• [WHAT TO PRODUCE] Retrieve every line of the data holding the word "Show".

• [DATASET RECORDS]
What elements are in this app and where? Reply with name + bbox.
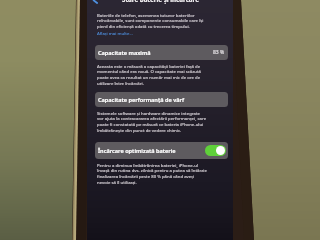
button[interactable]: Capacitate maximă [95,45,228,60]
staticText: Aceasta este o măsură a capacității bate… [97,63,207,87]
button[interactable]: Capacitate performanță de vârf [95,92,228,107]
staticText: Pentru a diminua îmbătrânirea bateriei, … [97,162,207,186]
button[interactable]: Aflați mai multe... [97,30,133,36]
staticText: Stare baterie și încărcare [122,0,199,3]
staticText: 83 % [213,49,225,56]
staticText: Bateriile de telefon, asemenea tuturor b… [97,12,207,30]
staticText: Încărcare optimizată baterie [98,147,176,155]
button[interactable]: Încărcare optimizată baterie [95,142,228,159]
button[interactable]: Back [91,0,100,5]
staticText: Capacitate maximă [98,49,151,57]
staticText: Capacitate performanță de vârf [98,96,184,104]
staticText: Sistemele software și hardware dinamice … [97,110,207,134]
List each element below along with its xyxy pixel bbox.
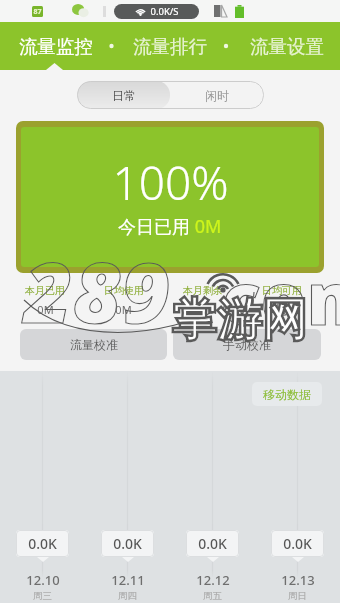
staticText: 12.11 bbox=[111, 571, 145, 589]
staticText: 流量校准 bbox=[70, 337, 118, 352]
staticText: 0M bbox=[115, 302, 132, 317]
button[interactable]: 日常 bbox=[77, 81, 170, 109]
button[interactable]: 流量设置 bbox=[232, 22, 340, 70]
button[interactable]: 流量监控 bbox=[0, 22, 111, 70]
staticText: 12.13 bbox=[281, 571, 315, 589]
staticText: 周日 bbox=[288, 590, 307, 602]
staticText: 5M bbox=[273, 302, 290, 317]
staticText: 日均使用 bbox=[104, 284, 144, 297]
staticText: 0.0K bbox=[28, 534, 57, 553]
staticText: 本月剩余 bbox=[183, 284, 223, 297]
button[interactable]: 流量校准 bbox=[20, 329, 167, 360]
staticText: 掌游网 bbox=[172, 292, 307, 349]
staticText: 100M bbox=[188, 302, 217, 317]
staticText: 周五 bbox=[203, 590, 222, 602]
staticText: 流量设置 bbox=[250, 35, 324, 58]
staticText: 闲时 bbox=[205, 88, 229, 103]
staticText: 周四 bbox=[118, 590, 137, 602]
staticText: 移动数据 bbox=[263, 387, 311, 402]
staticText: 日常 bbox=[112, 88, 136, 103]
staticText: com bbox=[222, 248, 340, 346]
staticText: 本月已用 bbox=[25, 284, 65, 297]
staticText: 0.0K bbox=[283, 534, 312, 553]
staticText: 87 bbox=[33, 7, 42, 17]
staticText: 手动校准 bbox=[223, 337, 271, 352]
button[interactable]: 手动校准 bbox=[173, 329, 321, 360]
button[interactable]: 移动数据 bbox=[252, 382, 322, 406]
staticText: 流量监控 bbox=[19, 35, 93, 58]
button[interactable]: 流量排行 bbox=[114, 22, 225, 70]
staticText: 289 bbox=[24, 233, 171, 347]
staticText: 0.0K bbox=[198, 534, 227, 553]
staticText: 100% bbox=[112, 151, 229, 214]
staticText: 掌游网 bbox=[172, 292, 307, 349]
button[interactable]: 闲时 bbox=[170, 81, 264, 109]
staticText: 12.10 bbox=[26, 571, 60, 589]
staticText: 0.0K bbox=[113, 534, 142, 553]
staticText: 周三 bbox=[33, 590, 52, 602]
staticText: 今日已用 0M bbox=[118, 214, 222, 239]
staticText: 流量排行 bbox=[133, 35, 207, 58]
staticText: 12.12 bbox=[196, 571, 230, 589]
staticText: 0M bbox=[37, 302, 54, 317]
staticText: 日均可用 bbox=[262, 284, 302, 297]
staticText: 0.0K/S bbox=[150, 5, 179, 18]
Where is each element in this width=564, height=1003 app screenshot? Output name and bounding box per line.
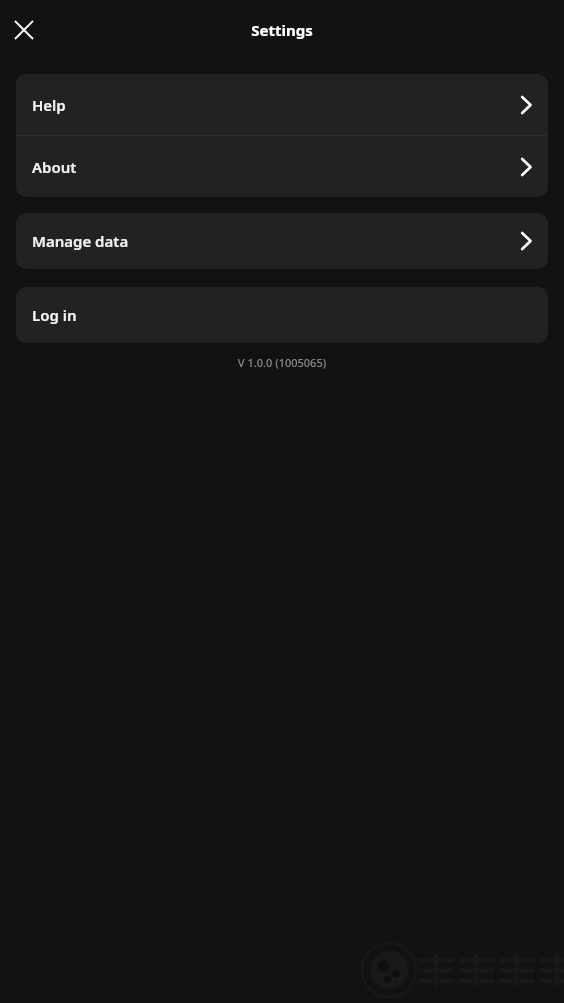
staticText: V 1.0.0 (1005065) <box>0 355 564 370</box>
staticText: Manage data <box>32 231 129 251</box>
staticText: Settings <box>251 20 313 40</box>
staticText: About <box>32 157 77 177</box>
button[interactable]: Log in <box>16 287 548 343</box>
button[interactable]: Close <box>8 14 40 46</box>
staticText: Help <box>32 95 66 115</box>
button[interactable]: Help <box>16 74 548 135</box>
staticText: Log in <box>32 305 77 325</box>
button[interactable]: Manage data <box>16 213 548 269</box>
button[interactable]: About <box>16 136 548 197</box>
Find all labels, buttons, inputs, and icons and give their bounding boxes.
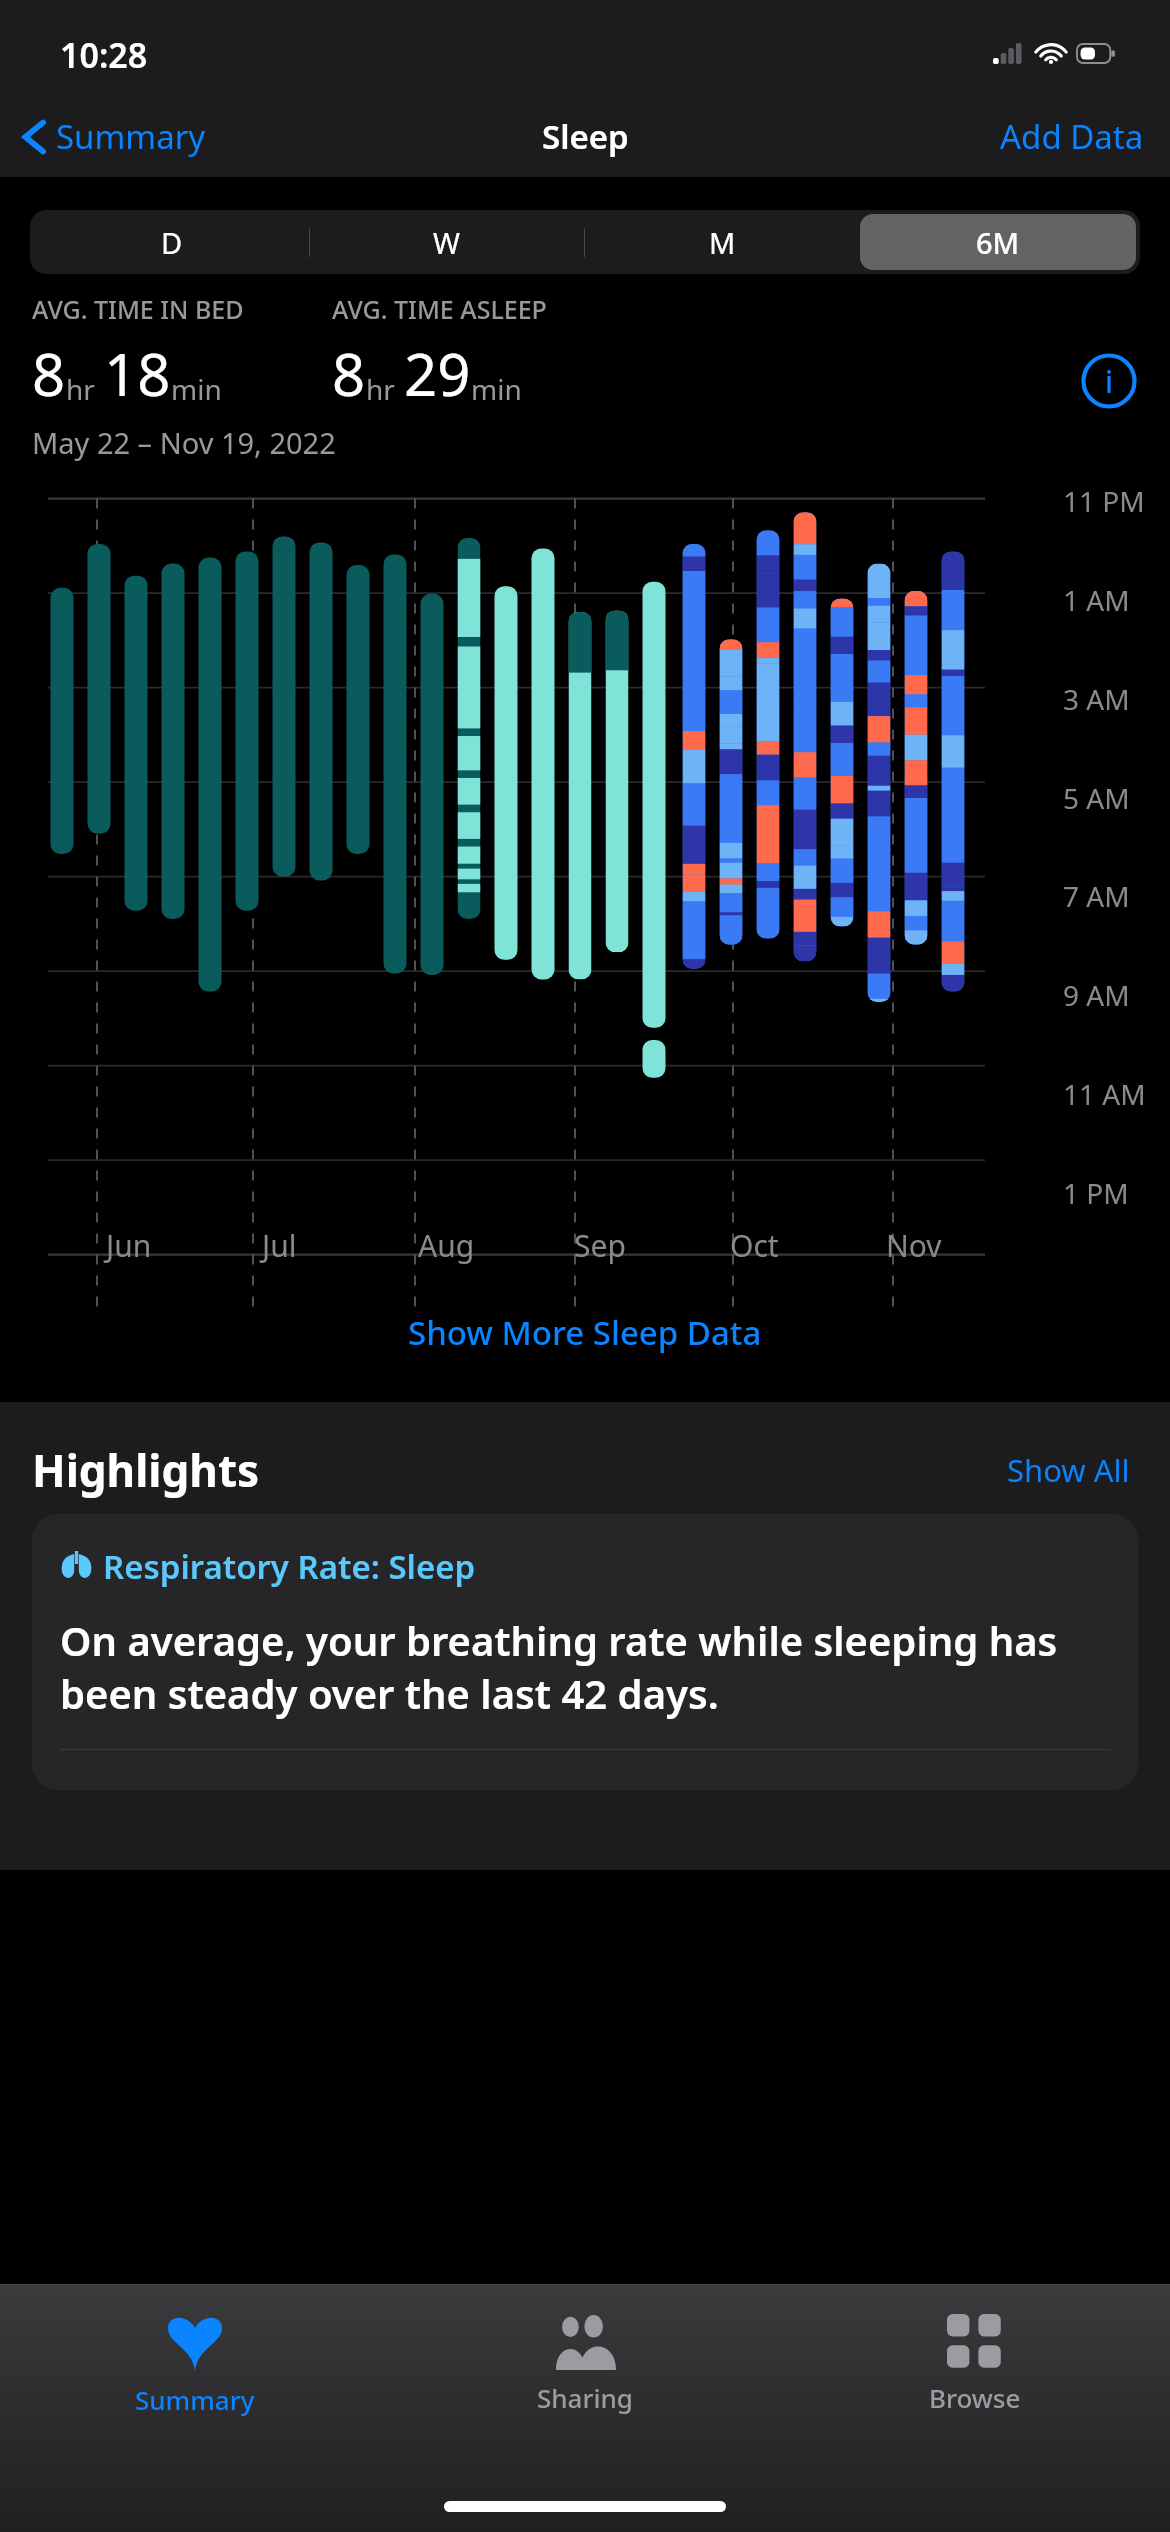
staticText: min: [471, 370, 522, 408]
button[interactable]: Summary: [0, 2306, 390, 2425]
staticText: hr: [66, 370, 95, 408]
staticText: 10:28: [60, 32, 148, 78]
staticText: Jul: [262, 1225, 297, 1266]
staticText: On average, your breathing rate while sl…: [60, 1613, 1110, 1721]
button[interactable]: Browse: [780, 2306, 1170, 2423]
button[interactable]: Sharing: [390, 2306, 780, 2423]
staticText: 3 AM: [1063, 680, 1130, 718]
staticText: 9 AM: [1063, 976, 1130, 1014]
staticText: Sharing: [537, 2380, 633, 2415]
staticText: Sep: [574, 1225, 626, 1266]
staticText: W: [433, 223, 460, 262]
staticText: hr: [366, 370, 395, 408]
staticText: Summary: [135, 2382, 255, 2417]
staticText: 6M: [976, 223, 1020, 262]
staticText: M: [709, 223, 736, 262]
staticText: Add Data: [1000, 114, 1144, 159]
staticText: Respiratory Rate: Sleep: [103, 1544, 476, 1589]
staticText: Show More Sleep Data: [408, 1310, 762, 1355]
staticText: Summary: [56, 114, 206, 159]
button[interactable]: Respiratory Rate: Sleep: [32, 1514, 1138, 1790]
staticText: Oct: [730, 1225, 779, 1266]
button[interactable]: M: [584, 214, 860, 270]
staticText: Highlights: [32, 1440, 260, 1500]
staticText: 7 AM: [1063, 877, 1130, 915]
button[interactable]: Show All: [999, 1441, 1138, 1499]
staticText: Nov: [886, 1225, 942, 1266]
staticText: 5 AM: [1063, 779, 1130, 817]
staticText: D: [161, 223, 183, 262]
button[interactable]: Summary: [0, 106, 220, 167]
staticText: 11 AM: [1063, 1075, 1146, 1113]
button[interactable]: W: [309, 214, 584, 270]
staticText: Aug: [418, 1225, 475, 1266]
staticText: May 22 – Nov 19, 2022: [32, 423, 336, 462]
staticText: 11 PM: [1063, 482, 1145, 520]
staticText: min: [171, 370, 222, 408]
staticText: Browse: [929, 2380, 1021, 2415]
button[interactable]: About this data: [1080, 352, 1138, 410]
staticText: i: [1105, 361, 1114, 402]
button[interactable]: D: [34, 214, 309, 270]
staticText: Sleep: [542, 114, 629, 159]
staticText: Jun: [106, 1225, 152, 1266]
staticText: AVG. TIME ASLEEP: [332, 292, 547, 326]
staticText: AVG. TIME IN BED: [32, 292, 244, 326]
staticText: 1 AM: [1063, 581, 1130, 619]
staticText: 29: [404, 334, 471, 413]
staticText: 18: [104, 334, 171, 413]
button[interactable]: Add Data: [974, 104, 1170, 169]
button[interactable]: Show More Sleep Data: [0, 1296, 1170, 1369]
staticText: 8: [332, 334, 366, 413]
staticText: Show All: [1007, 1449, 1130, 1491]
staticText: 1 PM: [1063, 1174, 1129, 1212]
staticText: 8: [32, 334, 66, 413]
button[interactable]: 6M: [860, 214, 1136, 270]
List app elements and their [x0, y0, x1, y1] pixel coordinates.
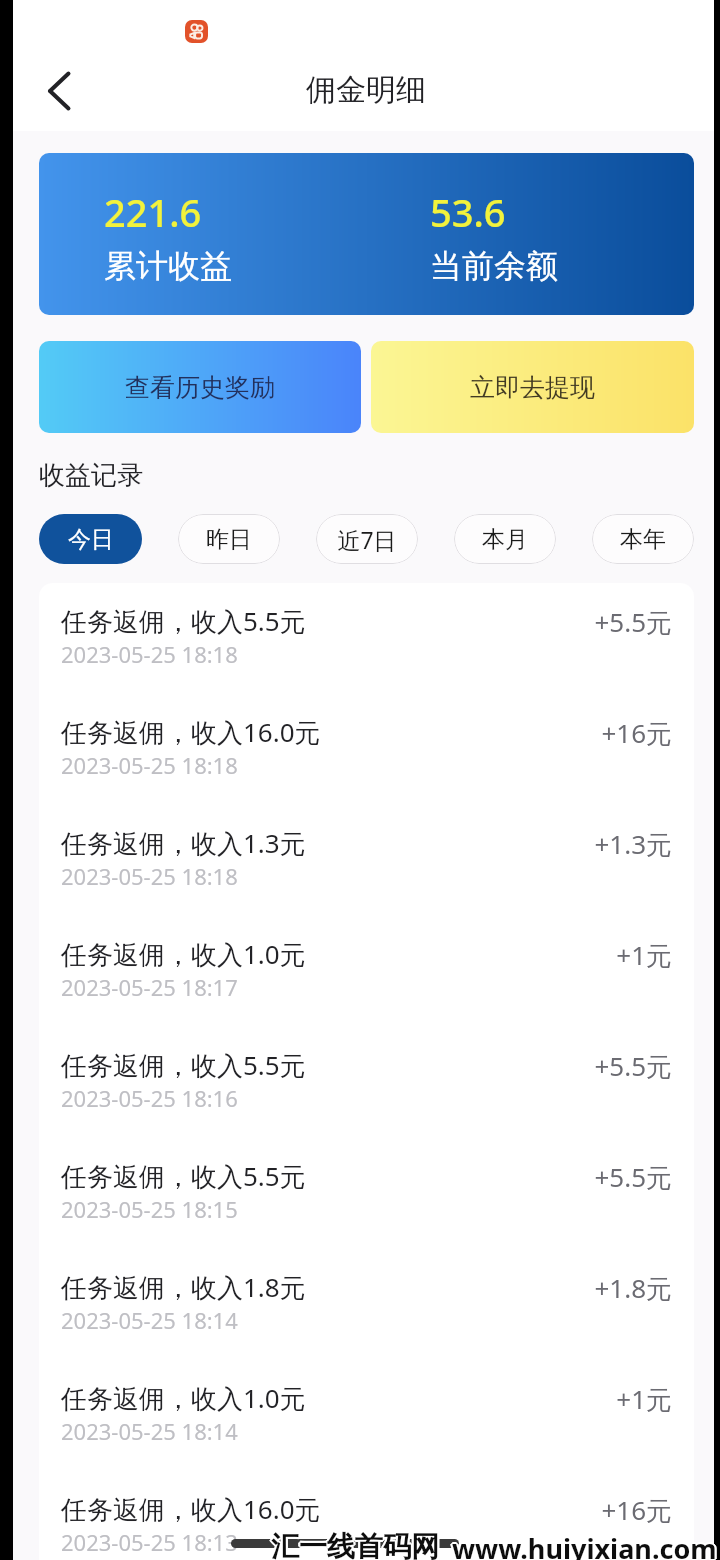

• [ANSWER AREA]
staticText: Show More Sleep Data: [408, 1310, 762, 1355]
button[interactable]: Show All: [999, 1441, 1138, 1499]
button[interactable]: Show More Sleep Data: [0, 1296, 1170, 1369]
staticText: Show All: [1007, 1449, 1130, 1491]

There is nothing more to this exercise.